* Work to complete *
Please count how many lines in the entries below contain "reliability" and reply with the figure alone.

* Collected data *
[Start of Attachment]
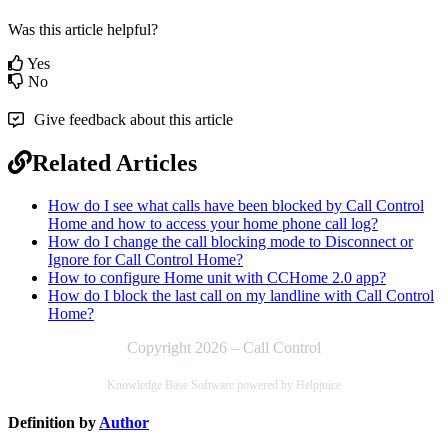
Was this article helpful?
Yes
No
Give feedback about this article
Related Articles
How do I see what calls have been blocked by Call Control
Home and how to access your home phone call log?
How do I change the call blocking mode to Disconnect or
Ignore for Call Control Home?
How to configure Home unit with CCHome 2.0 app?
How do I block the last call on my landline with Call Control
Home?
Copyright 2026 – Call Control
Knowledge Base Software powered by Helpjuice
Definition by
Author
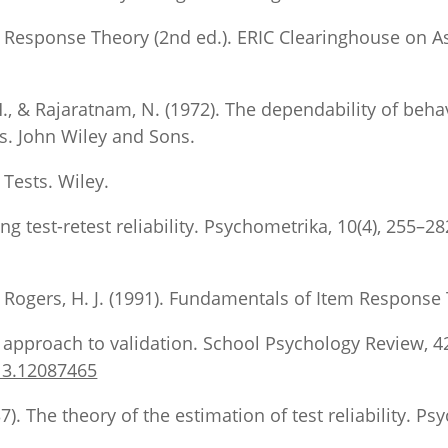
tem Response Theory (2nd ed.). ERIC Clearinghouse on 
, H., & Rajaratnam, N. (1972). The dependability of be
es. John Wiley and Sons.
 Tests. Wiley.
ng test-retest reliability. Psychometrika, 10(4), 255–28
Rogers, H. J. (1991). Fundamentals of Item Response 
approach to validation. School Psychology Review, 42
13.12087465
7). The theory of the estimation of test reliability. Ps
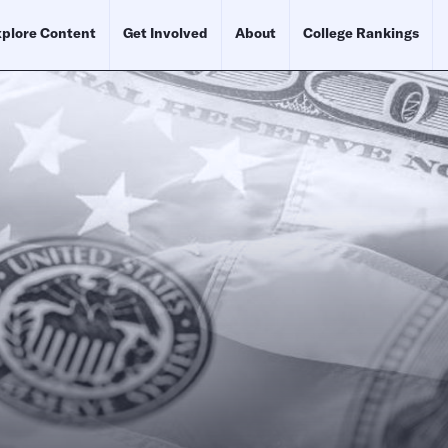
plore Content
Get Involved
About
College Rankings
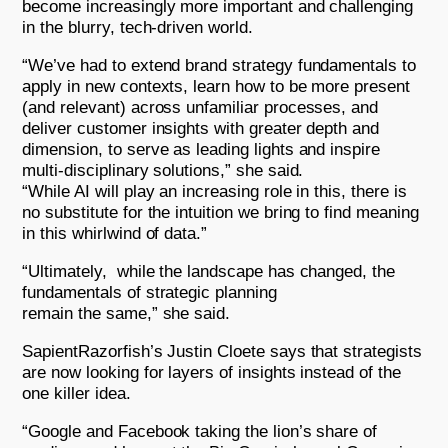
become increasingly more important and challenging
in the blurry, tech-driven world.
“We’ve had to extend brand strategy fundamentals to
apply in new contexts, learn how to be more present
(and relevant) across unfamiliar processes, and
deliver customer insights with greater depth and
dimension, to serve as leading lights and inspire
multi-disciplinary solutions,” she said.
“While AI will play an increasing role in this, there is
no substitute for the intuition we bring to find meaning
in this whirlwind of data.”
“Ultimately, while the landscape has changed, the
fundamentals of strategic planning
remain the same,” she said.
SapientRazorfish’s Justin Cloete says that strategists
are now looking for layers of insights instead of the
one killer idea.
“Google and Facebook taking the lion’s share of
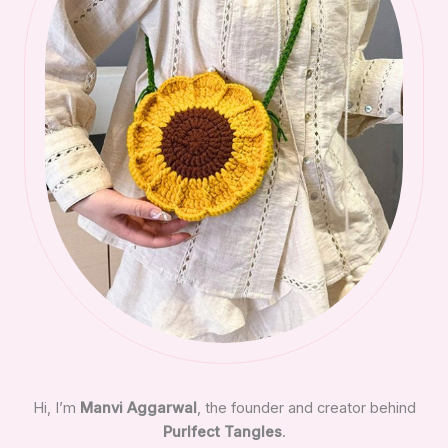
Hi, I’m
Manvi Aggarwal
, the founder and creator behind
Purlfect Tangles
.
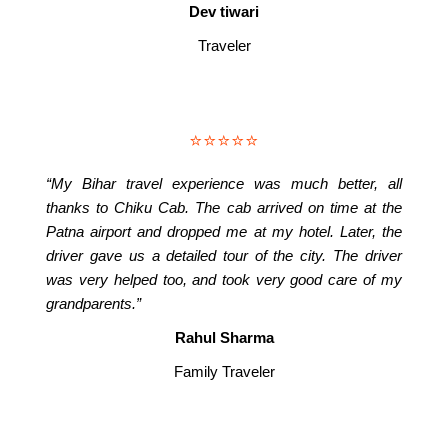
Dev tiwari
Traveler
⭐⭐⭐⭐⭐
“My Bihar travel experience was much better, all
thanks to Chiku Cab. The cab arrived on time at the
Patna airport and dropped me at my hotel. Later, the
driver gave us a detailed tour of the city. The driver
was very helped too, and took very good care of my
grandparents.”
Rahul Sharma
Family Traveler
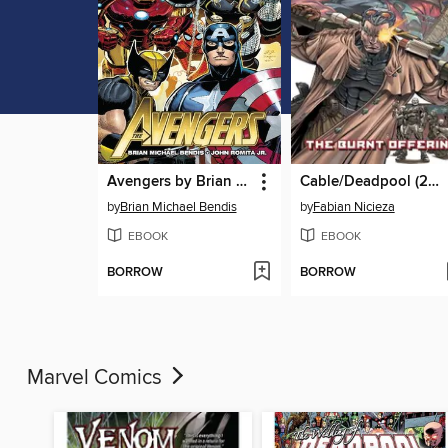
Avengers by Brian Michael Bendis (2010), Volume 1
Cable/Deadpool (2004), Volume 2
by
Brian Michael Bendis
by
Fabian Nicieza
EBOOK
EBOOK
BORROW
BORROW
Marvel Comics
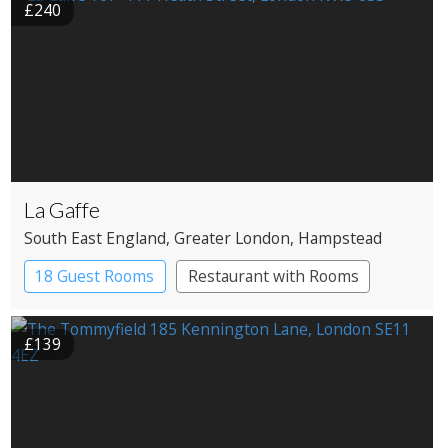
£240
La Gaffe
South East England
, Greater London
, Hampstead
18 Guest Rooms
Restaurant with Rooms
£139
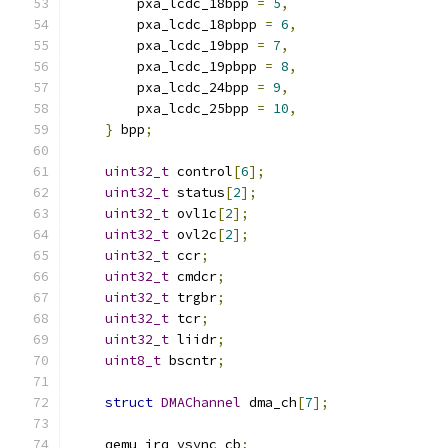
        pxa_lcdc_18bpp 
=
5
,
        pxa_lcdc_18pbpp 
=
6
,
        pxa_lcdc_19bpp 
=
7
,
        pxa_lcdc_19pbpp 
=
8
,
        pxa_lcdc_24bpp 
=
9
,
        pxa_lcdc_25bpp 
=
10
,
}
 bpp
;
uint32_t
 control
[
6
];
uint32_t
 status
[
2
];
uint32_t
 ovl1c
[
2
];
uint32_t
 ovl2c
[
2
];
uint32_t
 ccr
;
uint32_t
 cmdcr
;
uint32_t
 trgbr
;
uint32_t
 tcr
;
uint32_t
 liidr
;
uint8_t
 bscntr
;
struct
DMAChannel
 dma_ch
[
7
];
    qemu_irq vsync_cb
;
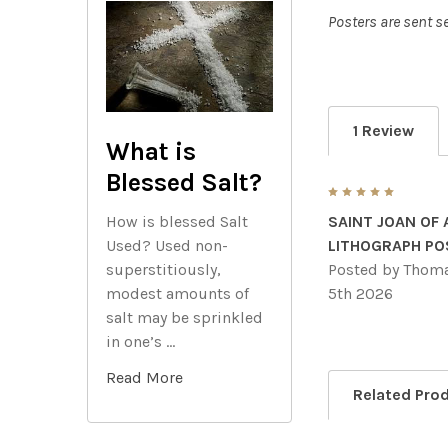
Posters are sent se
1 Review
What is
Blessed Salt?
5
How is blessed Salt
SAINT JOAN OF
Used? Used non-
LITHOGRAPH PO
superstitiously,
Posted by
Thoma
modest amounts of
5th 2026
salt may be sprinkled
in one’s …
Read More
Related Pro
[End of Attachment]
* Written reply *
2